Mental Health Disparities
August 29, 2017

Q&A Log

1. Sue: I am a mental health consultant for Head Start with many communities in the Bethel area. Is there a way to get access to the data regarding specific villages regarding suicide rates?

2. B LaFromboise: Will you be including adolescent focus groups and individual responses?

3. C Lemieux: How can we get access to the curriculum?

4. Irene Cho: Will the slides be available after the meeting?

5. Dustin Richardson: Would it be possible for Mary to share her contact information if we have additional questions?

6. Carolyn Coley: What are the components of the text message?

7. Patricia Henderson: Dr. Buchwald, how will you ensure the phone do not get disconnected towards the end of the month?

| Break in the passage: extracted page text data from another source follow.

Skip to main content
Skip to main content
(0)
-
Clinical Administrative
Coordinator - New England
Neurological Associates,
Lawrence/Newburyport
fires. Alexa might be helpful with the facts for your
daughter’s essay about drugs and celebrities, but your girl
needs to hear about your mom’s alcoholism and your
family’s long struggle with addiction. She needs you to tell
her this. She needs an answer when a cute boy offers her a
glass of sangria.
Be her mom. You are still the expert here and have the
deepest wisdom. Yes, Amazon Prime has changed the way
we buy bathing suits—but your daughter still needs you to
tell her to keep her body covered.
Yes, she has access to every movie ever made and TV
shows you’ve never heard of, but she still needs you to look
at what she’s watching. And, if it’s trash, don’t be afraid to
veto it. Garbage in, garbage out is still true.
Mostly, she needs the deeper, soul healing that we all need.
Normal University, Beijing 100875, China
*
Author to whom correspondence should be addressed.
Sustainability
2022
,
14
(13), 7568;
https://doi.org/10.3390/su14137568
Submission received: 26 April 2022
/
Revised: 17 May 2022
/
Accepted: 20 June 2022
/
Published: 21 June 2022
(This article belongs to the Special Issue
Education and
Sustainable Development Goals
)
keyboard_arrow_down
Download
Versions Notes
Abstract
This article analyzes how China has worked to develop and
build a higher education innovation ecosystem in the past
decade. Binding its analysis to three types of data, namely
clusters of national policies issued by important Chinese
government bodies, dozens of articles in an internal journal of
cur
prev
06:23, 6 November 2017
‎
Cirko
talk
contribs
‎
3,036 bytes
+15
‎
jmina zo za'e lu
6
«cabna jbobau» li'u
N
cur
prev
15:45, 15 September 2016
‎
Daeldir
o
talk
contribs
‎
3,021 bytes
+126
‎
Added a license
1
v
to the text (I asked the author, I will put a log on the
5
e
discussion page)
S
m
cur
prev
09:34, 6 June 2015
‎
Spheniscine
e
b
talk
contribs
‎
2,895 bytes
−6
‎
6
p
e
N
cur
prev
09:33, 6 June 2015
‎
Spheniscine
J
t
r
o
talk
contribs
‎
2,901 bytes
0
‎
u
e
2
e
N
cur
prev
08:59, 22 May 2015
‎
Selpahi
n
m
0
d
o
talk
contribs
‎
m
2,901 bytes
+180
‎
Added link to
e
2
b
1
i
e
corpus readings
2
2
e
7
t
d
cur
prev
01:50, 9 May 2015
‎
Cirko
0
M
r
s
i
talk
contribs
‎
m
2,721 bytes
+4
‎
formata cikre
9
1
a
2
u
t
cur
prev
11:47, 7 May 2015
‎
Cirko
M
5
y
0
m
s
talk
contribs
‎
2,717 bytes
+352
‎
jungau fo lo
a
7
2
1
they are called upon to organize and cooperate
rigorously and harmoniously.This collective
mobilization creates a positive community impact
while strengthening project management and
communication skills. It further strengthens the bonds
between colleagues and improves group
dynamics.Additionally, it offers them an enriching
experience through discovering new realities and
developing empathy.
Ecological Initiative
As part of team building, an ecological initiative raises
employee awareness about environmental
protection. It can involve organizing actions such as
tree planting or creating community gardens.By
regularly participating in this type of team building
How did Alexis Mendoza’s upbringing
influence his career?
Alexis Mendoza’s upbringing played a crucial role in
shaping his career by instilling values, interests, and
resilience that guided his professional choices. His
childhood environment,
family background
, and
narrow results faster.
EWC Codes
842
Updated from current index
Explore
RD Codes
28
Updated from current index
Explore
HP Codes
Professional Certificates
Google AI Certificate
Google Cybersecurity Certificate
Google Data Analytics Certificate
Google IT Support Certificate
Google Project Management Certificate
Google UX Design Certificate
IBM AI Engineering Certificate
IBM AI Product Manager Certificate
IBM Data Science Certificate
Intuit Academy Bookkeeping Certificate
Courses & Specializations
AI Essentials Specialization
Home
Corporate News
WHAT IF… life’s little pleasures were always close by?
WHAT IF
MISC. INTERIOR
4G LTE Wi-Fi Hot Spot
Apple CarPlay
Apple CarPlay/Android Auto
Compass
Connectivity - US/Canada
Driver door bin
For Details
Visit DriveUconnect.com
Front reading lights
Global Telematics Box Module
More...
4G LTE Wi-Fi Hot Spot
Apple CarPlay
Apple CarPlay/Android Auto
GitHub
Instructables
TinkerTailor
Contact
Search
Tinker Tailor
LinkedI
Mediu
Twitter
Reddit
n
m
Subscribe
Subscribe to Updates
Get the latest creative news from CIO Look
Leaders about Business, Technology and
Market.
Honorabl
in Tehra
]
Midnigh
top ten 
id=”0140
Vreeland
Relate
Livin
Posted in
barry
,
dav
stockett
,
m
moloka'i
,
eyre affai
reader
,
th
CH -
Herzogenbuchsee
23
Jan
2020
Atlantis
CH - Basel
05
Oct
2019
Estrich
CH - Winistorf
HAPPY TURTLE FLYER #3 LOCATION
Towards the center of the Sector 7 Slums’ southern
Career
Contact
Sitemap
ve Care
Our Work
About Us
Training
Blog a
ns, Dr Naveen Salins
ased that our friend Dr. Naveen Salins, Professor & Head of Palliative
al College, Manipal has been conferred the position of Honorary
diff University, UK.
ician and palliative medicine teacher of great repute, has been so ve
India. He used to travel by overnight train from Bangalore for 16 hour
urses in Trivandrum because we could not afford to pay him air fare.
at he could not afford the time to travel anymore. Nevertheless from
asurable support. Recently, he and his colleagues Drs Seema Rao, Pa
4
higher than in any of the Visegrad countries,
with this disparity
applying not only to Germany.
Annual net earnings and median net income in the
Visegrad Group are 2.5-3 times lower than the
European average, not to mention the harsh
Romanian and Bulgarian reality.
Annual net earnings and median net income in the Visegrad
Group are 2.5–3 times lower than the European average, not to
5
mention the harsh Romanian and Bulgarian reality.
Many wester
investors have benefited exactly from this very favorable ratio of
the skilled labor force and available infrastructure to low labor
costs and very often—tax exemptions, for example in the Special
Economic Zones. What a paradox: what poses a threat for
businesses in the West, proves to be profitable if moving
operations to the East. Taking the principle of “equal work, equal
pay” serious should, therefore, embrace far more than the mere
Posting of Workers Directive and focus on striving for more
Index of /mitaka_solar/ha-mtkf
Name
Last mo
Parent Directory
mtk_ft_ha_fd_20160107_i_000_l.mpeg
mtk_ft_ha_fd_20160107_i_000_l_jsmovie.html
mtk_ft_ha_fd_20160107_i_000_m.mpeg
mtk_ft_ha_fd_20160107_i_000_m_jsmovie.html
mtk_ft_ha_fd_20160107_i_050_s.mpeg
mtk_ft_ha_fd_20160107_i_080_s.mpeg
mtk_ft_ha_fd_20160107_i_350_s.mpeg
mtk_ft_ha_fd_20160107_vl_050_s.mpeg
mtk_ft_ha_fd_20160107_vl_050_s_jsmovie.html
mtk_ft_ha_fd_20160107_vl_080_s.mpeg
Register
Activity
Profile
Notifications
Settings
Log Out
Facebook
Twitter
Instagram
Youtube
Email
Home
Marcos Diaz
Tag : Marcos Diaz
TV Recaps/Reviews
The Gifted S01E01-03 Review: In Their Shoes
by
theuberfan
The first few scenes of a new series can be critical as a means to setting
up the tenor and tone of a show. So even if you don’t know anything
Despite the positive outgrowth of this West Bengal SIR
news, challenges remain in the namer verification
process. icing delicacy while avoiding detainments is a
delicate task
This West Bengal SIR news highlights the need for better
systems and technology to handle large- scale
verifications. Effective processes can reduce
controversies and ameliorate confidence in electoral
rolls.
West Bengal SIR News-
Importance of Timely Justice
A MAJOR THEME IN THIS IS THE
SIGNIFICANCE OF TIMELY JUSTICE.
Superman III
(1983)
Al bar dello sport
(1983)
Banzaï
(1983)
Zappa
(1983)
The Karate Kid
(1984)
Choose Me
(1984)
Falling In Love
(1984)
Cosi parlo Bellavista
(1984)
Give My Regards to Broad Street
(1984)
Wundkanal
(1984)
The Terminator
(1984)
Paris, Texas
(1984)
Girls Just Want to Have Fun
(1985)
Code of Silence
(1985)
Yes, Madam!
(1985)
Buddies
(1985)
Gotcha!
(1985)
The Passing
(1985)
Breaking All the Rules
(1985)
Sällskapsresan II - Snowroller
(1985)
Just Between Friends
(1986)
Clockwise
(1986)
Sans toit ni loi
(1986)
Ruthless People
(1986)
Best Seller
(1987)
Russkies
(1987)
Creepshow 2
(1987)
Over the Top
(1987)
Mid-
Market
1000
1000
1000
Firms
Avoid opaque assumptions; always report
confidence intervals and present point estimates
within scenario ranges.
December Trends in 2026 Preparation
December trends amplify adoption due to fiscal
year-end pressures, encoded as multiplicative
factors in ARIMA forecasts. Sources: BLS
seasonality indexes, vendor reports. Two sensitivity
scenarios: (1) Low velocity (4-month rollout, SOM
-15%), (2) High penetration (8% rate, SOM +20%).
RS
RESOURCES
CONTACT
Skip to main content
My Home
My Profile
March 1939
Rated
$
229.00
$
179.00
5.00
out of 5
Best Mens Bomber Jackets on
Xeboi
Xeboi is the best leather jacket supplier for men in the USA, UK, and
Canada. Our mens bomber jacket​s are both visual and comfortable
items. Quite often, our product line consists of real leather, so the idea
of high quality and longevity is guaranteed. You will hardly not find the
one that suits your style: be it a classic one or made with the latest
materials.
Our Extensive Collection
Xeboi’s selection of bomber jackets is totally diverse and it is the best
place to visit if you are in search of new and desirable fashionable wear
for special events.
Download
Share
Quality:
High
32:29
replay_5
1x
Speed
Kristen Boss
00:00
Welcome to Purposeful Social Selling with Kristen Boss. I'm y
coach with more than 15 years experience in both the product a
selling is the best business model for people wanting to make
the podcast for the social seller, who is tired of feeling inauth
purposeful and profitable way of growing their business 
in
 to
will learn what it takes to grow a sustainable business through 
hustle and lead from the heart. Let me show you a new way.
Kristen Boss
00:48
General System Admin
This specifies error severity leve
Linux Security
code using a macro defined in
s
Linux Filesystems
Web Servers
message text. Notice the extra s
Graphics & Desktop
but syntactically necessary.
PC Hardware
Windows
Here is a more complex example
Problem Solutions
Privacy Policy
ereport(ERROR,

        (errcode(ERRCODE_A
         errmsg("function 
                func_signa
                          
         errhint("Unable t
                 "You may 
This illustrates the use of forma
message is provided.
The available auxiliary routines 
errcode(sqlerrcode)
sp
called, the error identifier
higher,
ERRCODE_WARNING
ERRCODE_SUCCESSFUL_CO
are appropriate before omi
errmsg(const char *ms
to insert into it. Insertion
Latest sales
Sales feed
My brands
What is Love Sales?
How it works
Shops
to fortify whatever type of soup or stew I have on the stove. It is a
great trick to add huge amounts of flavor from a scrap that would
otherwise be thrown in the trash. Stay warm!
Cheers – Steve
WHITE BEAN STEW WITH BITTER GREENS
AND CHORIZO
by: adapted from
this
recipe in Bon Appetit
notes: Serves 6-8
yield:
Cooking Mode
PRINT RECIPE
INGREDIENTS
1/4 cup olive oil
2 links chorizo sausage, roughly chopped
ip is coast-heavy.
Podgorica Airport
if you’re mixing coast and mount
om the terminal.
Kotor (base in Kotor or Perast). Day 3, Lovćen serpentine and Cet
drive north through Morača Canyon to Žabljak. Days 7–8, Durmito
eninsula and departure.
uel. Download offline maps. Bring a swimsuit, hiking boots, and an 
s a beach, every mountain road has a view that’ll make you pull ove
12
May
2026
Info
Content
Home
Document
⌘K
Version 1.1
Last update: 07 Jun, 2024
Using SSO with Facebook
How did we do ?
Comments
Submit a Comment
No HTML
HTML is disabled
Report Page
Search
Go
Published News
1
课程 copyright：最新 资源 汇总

8. Stephanie Gregory: Will the text messages be from people that the text receivers know? Or will they come from strangers?

9. Roberta Moto: Cell phone numbers change might be a problem.

10. Stan: Are the text messages unique and personal or they automated?

11. Roberta Moto: Is there a link to a crisis line in the text?

12. Patricia Henderson: Will the intervention take place in urban communities??

13. Stan: Is part of your system include advisor consultant and Elder self-care in case of suicide loss? Do you provide care for your system providers that are directly affected by a suicide?